Page-level text extractions

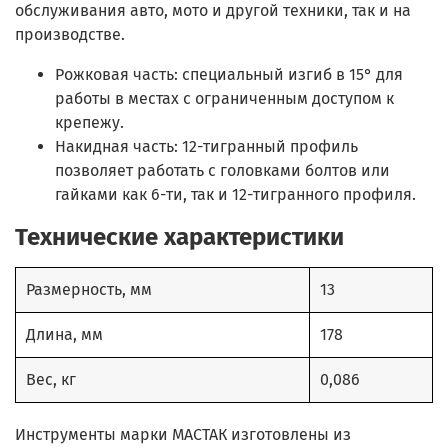
обслуживания авто, мото и другой техники, так и на
производстве.
Рожковая часть: специальный изгиб в 15° для
работы в местах с ограниченным доступом к
крепежу.
Накидная часть: 12-тигранный профиль
позволяет работать с головками болтов или
гайками как 6-ти, так и 12-тигранного профиля.
Технические характеристики
Размерность, мм
13
Длина, мм
178
Вес, кг
0,086
Инструменты марки МАСТАК изготовлены из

WORK TO COMPLETE
Check every line of the data, and copy the ones that contain "часть".

RESULT
Рожковая часть: специальный изгиб в 15° для
Накидная часть: 12-тигранный профиль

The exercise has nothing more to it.